Kay G brushed away his tears, picked her up, and carried her to the living room. He sat down with her. "A young girl was shot and killed. They just said it on TV." He cupped her face in his hands. “Baby, you have to help Daddy unpack. I’m not going anywhere.”

After that, Kay G visited Guy Jones, Charez’ father, and stuck with him day after day, propping up the grieving man when he couldn’t stand by himself. In those early days, Guy started a foundation in his daughter’s name, but it was birthed out of pain, and his daily tears blurred his vision. Kay G took up the load and carried the foundation for Guy, and a visit to Charez’ grave each year bolstered his mission to keep preaching on the city's street corners.

 

On a summer day in 2011, fourteen-year-old Quantrell Braxton was found shot in a north Minneapolis street. Days later, Kay G and three dozen men, women, and children from various churches gathered on the four corners of Broadway and Lyndale in north Minneapolis to remember Quantrell and to pray for a death to violence.

Always on guard for bullies, Kay G scanned the area. Yards away, he spied some teenagers—a guy and three girls—hanging out together at a nearby gas station. At each passing city bus, the guy threw up gang signs.

Kay G shook his head. “That kid needs prayer.”

He motioned for the boy to join them, but the teen ignored him. After a while, the sun sank, and Kay G frowned at the fading daylight. Concerned for the safety of the group, he called for the prayer warriors to come from their spots and gather all together on the bus stop corner.

“Let’s all pull in close and lock arms while we pray,” one man said.

Expand the circle!

“No,” Kay G told the group. “We should hold hands and make the circle bigger.”

The group did as Kay G said. Then he looked over at the teen at the gas station as the kid made another gang sign—this time at a passing car. The boy’s face shifted, though, and his cocky expression morphed into a look of fear.
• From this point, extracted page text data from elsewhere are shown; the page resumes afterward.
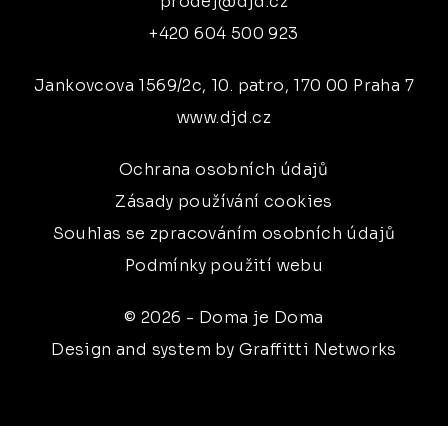
prodej@djd.cz
+420 604 500 923
Jankovcova 1569/2c, 10. patro, 170 00 Praha 7
www.djd.cz
Ochrana osobních údajů
Zásady používání cookies
Souhlas se zpracováním osobních údajů
Podmínky použití webu
© 2026 - Doma je Doma
Design and system by Graffitti Networks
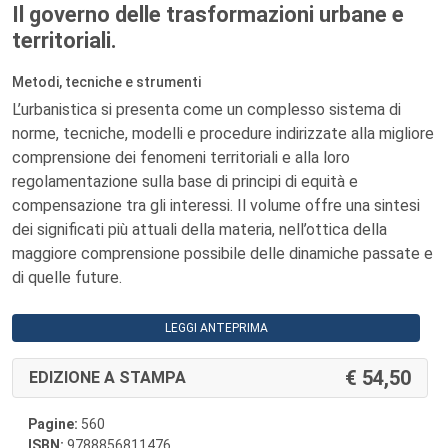
Il governo delle trasformazioni urbane e
territoriali.
Metodi, tecniche e strumenti
L’urbanistica si presenta come un complesso sistema di
norme, tecniche, modelli e procedure indirizzate alla migliore
comprensione dei fenomeni territoriali e alla loro
regolamentazione sulla base di principi di equità e
compensazione tra gli interessi. Il volume offre una sintesi
dei significati più attuali della materia, nell’ottica della
maggiore comprensione possibile delle dinamiche passate e
di quelle future.
LEGGI ANTEPRIMA
54,50
EDIZIONE A STAMPA
Pagine:
560
ISBN:
9788856811476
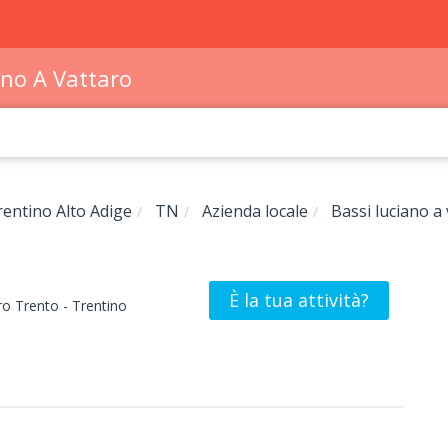
ano A Vattaro
rentino Alto Adige
TN
Azienda locale
Bassi luciano a
È la tua attività?
ro
Trento -
Trentino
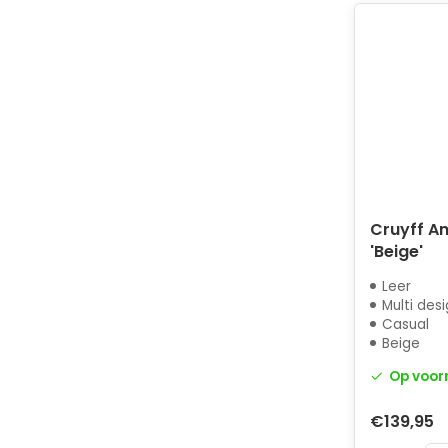
Cruyff A
'Beige'
Leer
Multi des
Casual
Beige
Op voor
€139,95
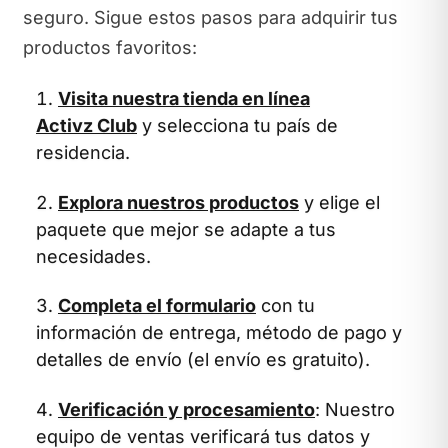
seguro. Sigue estos pasos para adquirir tus
productos favoritos:
Visita nuestra tienda en línea
Activz Club
y selecciona tu país de
residencia.
Explora nuestros productos
y elige el
paquete que mejor se adapte a tus
necesidades.
Completa el formulario
con tu
información de entrega, método de pago y
detalles de envío (el envío es gratuito).
Verificación y procesamiento
: Nuestro
equipo de ventas verificará tus datos y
The three girls with him made a beeline for the bus stop where Kay G and his people stood. The boy darted looks around him as he followed them. Soon, the four teenagers hovered near the prayer group. Kay G lowered his head to pray, and in that second, a young man—with a gun—sped by on a bike.

POP! POP! POP! Eight close range gunshots blasted through their circle, and everyone dropped to the ground—except for Kay G. A scream shredded the air. One of the girls from the gas station collapsed into his arms. Unscathed, the gang sign guy sprinted off.

“I’m gonna die!” The girl wailed, blood soaking her clothes. “They shot me! I’m gonna die!”

“No, you’re not.” Kay G carried her to his car, begging God for her life with every step. He yelled back to the group. “Call an ambulance. Now!”

A bullet had grazed one of the men in the prayer group, and the girl—wounded by a gunshot to her hip—later had surgery and recovered. But the rest of the men, women, and children were unharmed. The bullets had zinged between them—through their widened circle—and they were saved.

 

Over the years, Kay G developed a herniated disc, and in early 2014, the condition stole his ability to walk. The searing pain landed him in the hospital, and there he awaited surgery. But thoughts of his ministry called to him, and so he phoned his boss to come and drive him home. The man did as he said and carried Kay G from the car up to his second-floor apartment.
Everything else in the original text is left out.